The traditional smoking detection methods comprise smoke sensor detection based on smoke concentration, biological detection based on sampling analysis indexes, detection based on a vision monitoring system and the like, and the methods are low in accuracy and long in time consumption.
Disclosure of Invention
In order to solve the problems, the invention provides a public place smoking detection method based on improved YOLOv 8. The problem of high false detection rate and low accuracy rate of smoking detection behaviors in a monitoring video of a mall is solved by applying and improving a YOLOv8 algorithm for object identification and positioning based on a deep neural network.
The technical solution of the invention is realized as follows:
a public place smoking detection method based on improved YOLOv8 comprises the following steps:
s1, acquiring a smoking image to form a data set, and dividing the data set by using Labellmg label images, wherein the smoking image refers to an image for detecting and labeling smoking behaviors in a monitoring environment by a monitoring video, and the smoking behaviors comprise holding cigarettes on the mouth and exhaling the smoke of the cigarettes, and holding the lighted cigarettes in the hands;
s2, adopting a YOLOv8 model, adding a small target detection layer, continuing the operations of a C2f module, up-sampling and the like on the original Neck module, and carrying out feature fusion convolution on the obtained feature map and a first layer feature map of a backbone network to obtain a feature map with the size of 160 x 160; and carrying out feature fusion convolution on the obtained feature map and a second layer feature map of the backbone network so as to obtain 80 x 80 feature maps.
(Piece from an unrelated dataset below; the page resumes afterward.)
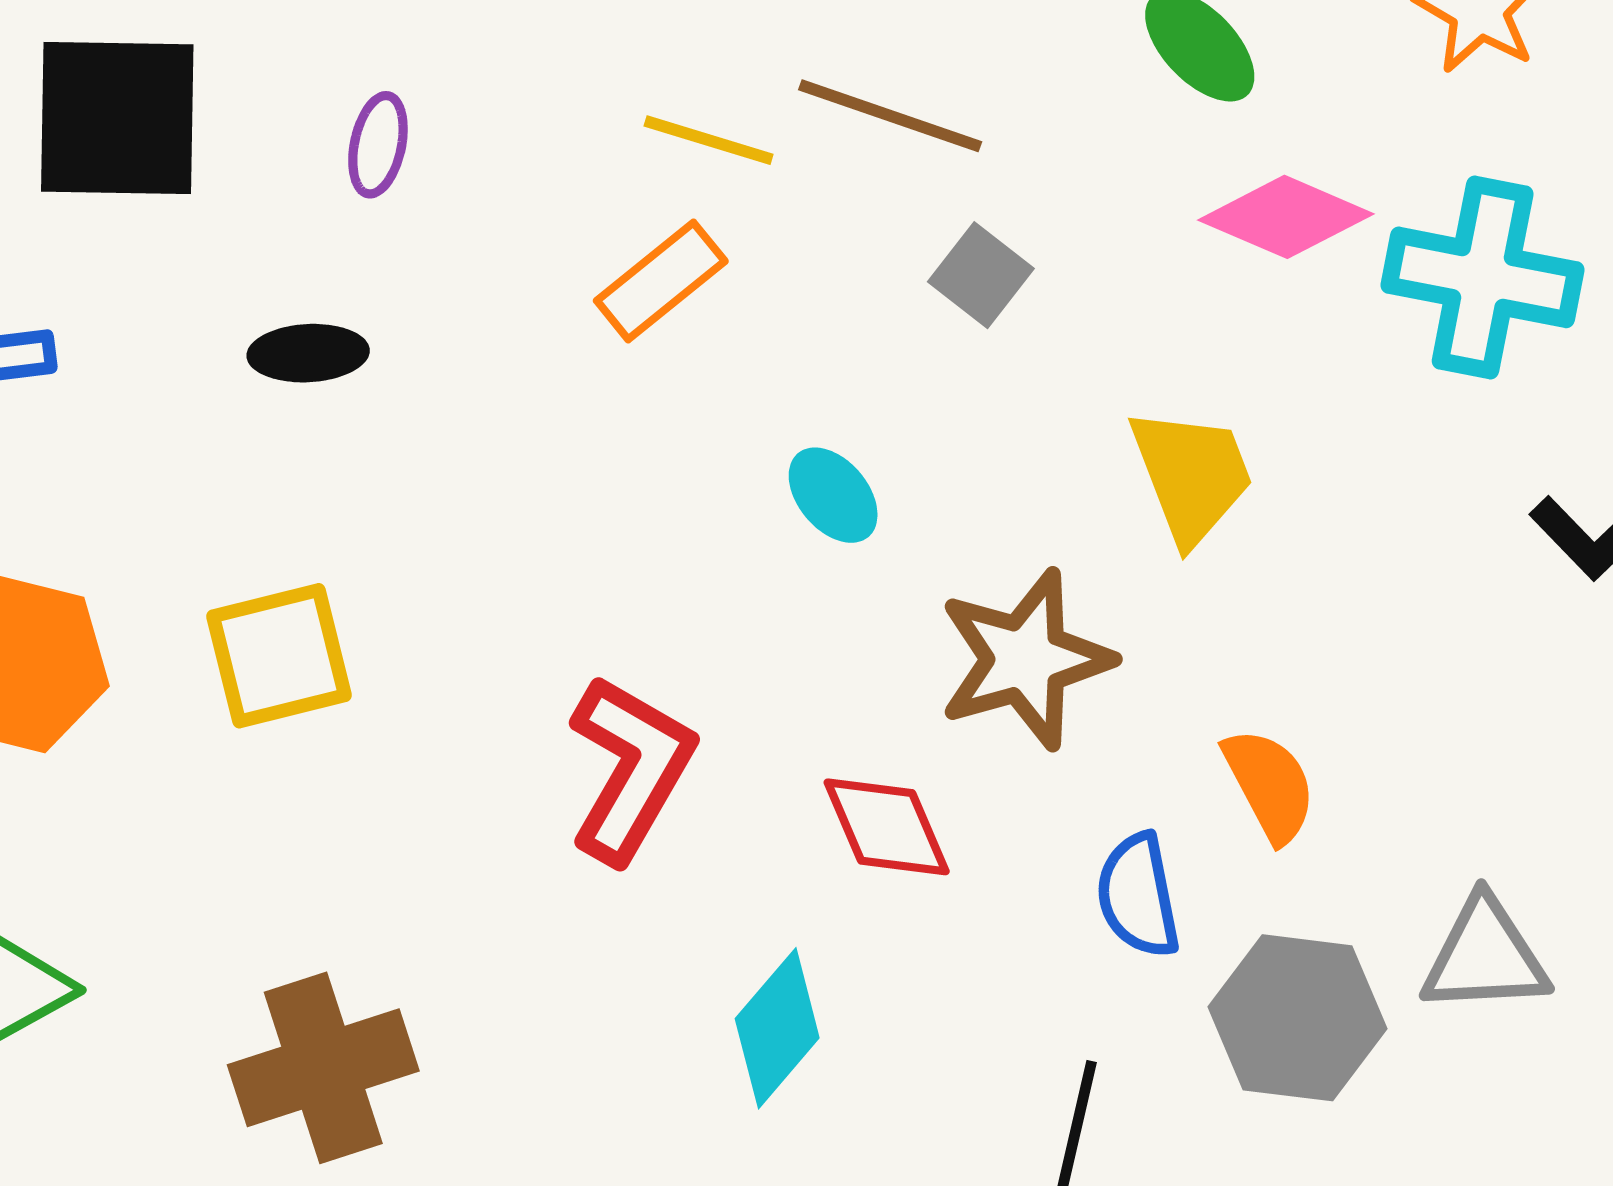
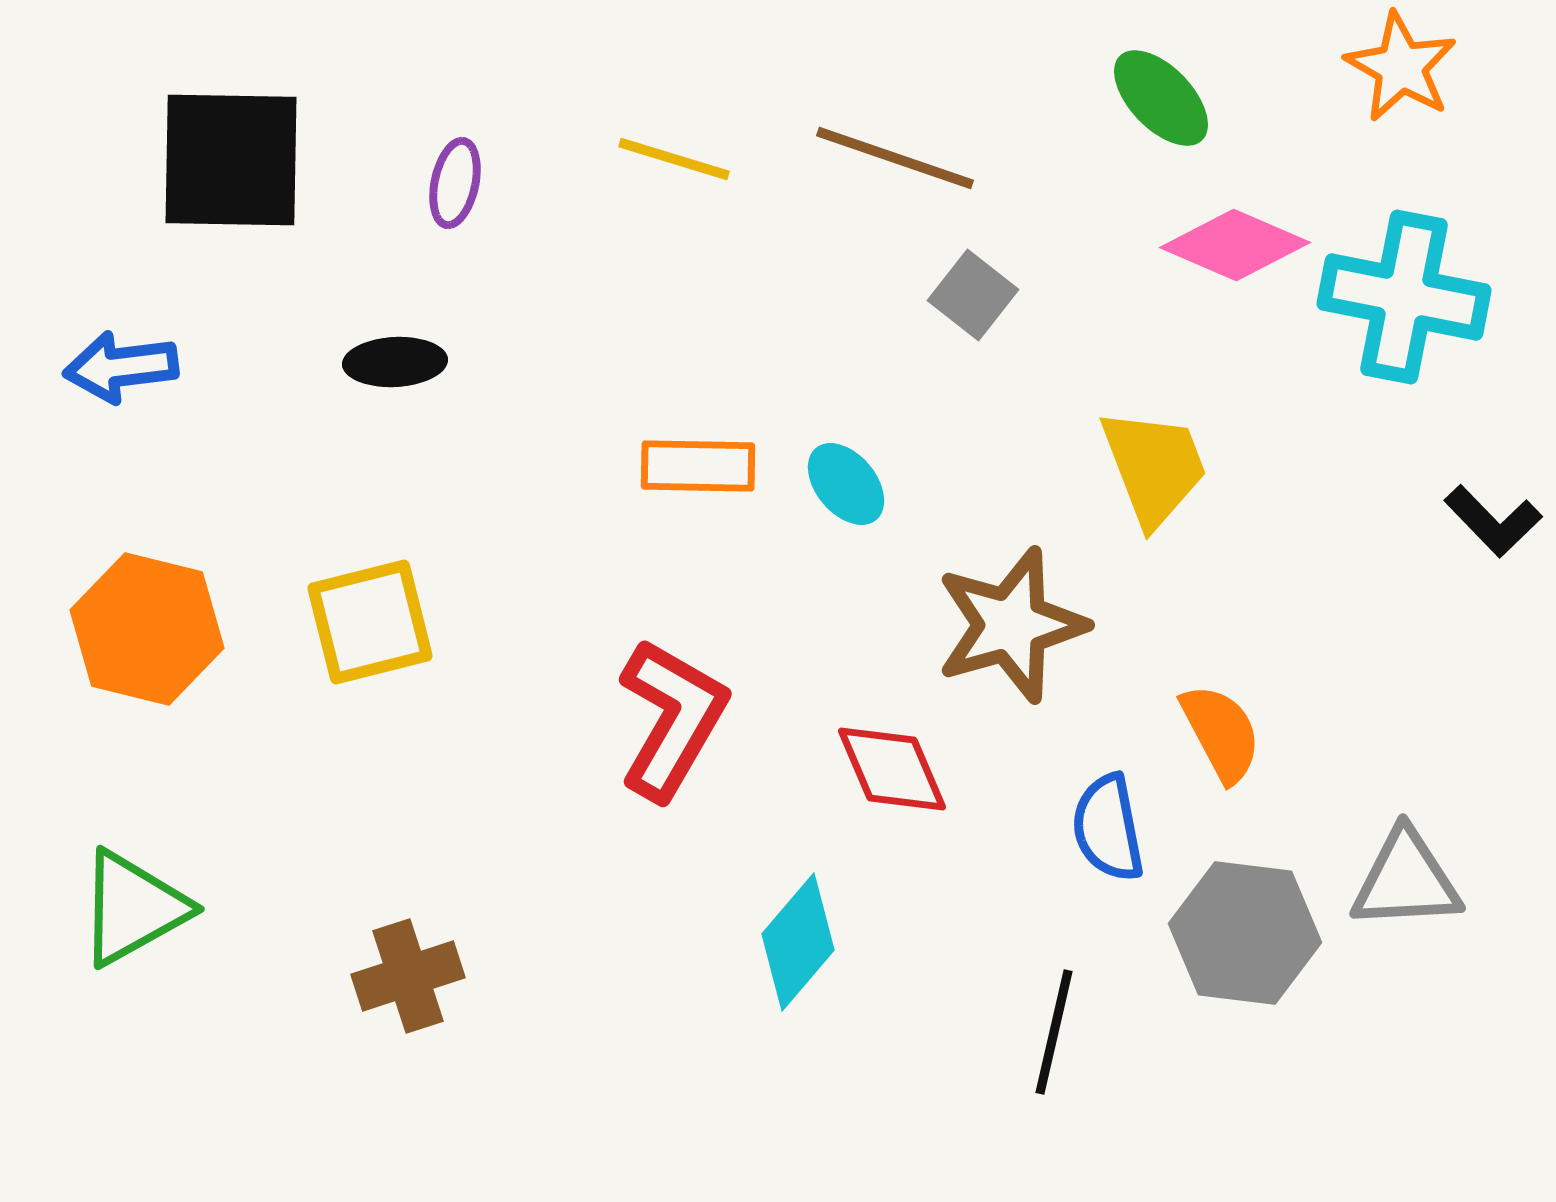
yellow line: (709, 140) -> (674, 159), moved
orange rectangle: (661, 281) -> (698, 466), moved, turned 40
brown cross: (323, 1068) -> (408, 976), size x0.7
Because the size of the cigarette is too small, the sampling multiple of the YOLOv8 is large, the characteristic information of the cigarette is difficult to identify by the original characteristic image, and the improved YOLOv8 is added with a small target detection layer with the size of 160 x 160, so that the problem that the cigarette is difficult to detect is solved, the false detection rate is reduced, and the detection effect is improved;
s3, improving a YOLOv8 backbone network, replacing a Darknet53 network with a lightweight network MobileNet V3, specifically replacing C2f and a part Cnov in the YOLOv8 with Bneck, and adopting a depth separable convolution to reduce the calculated amount by a lightweight YOLOv8 model; the inverse residual structure is adopted, the original 1×1 convolution dimension reduction, 3×3 convolution and 1×1 convolution dimension increase are changed into 1×1 convolution dimension increase, 3×3 convolution and 1×1 convolution dimension reduction are changed into a structure with wider middle and narrower two ends, the channel number is improved, and the calculated amount is reduced; the attention mechanism SE is introduced, a large weight is given to important channels, a small weight is given to unimportant channels, and the task processing efficiency and accuracy are improved; the calculated amount of the lightweight YOLOv8 model is smaller, and the accuracy is higher;
s4, introducing an attention mechanism CBAM into a Neck of the YOLOv8 model, calculating attention force diagrams from two different dimensions of a channel and a space in sequence by a CBAM module, after introducing the attention mechanism CBAM into the Neck, focusing on cigarette information, ignoring other useless information, covering the characteristics to more positions of the cigarettes, and improving the accuracy;
s5, optimizing a Loss function, replacing the CIoU with the Loss function of the EIoU, wherein certain ambiguity exists in the aspect ratio of the CIoU, the EIoU respectively calculates a wide difference value and a high difference value to replace the aspect ratio on the basis of the CIoU, and meanwhile, focal-Loss is introduced to solve the problem of sample unbalance;
s6, inputting the images into a trained improved YOLOv8 model based on a preset test set, and detecting each image to obtain a target detection result.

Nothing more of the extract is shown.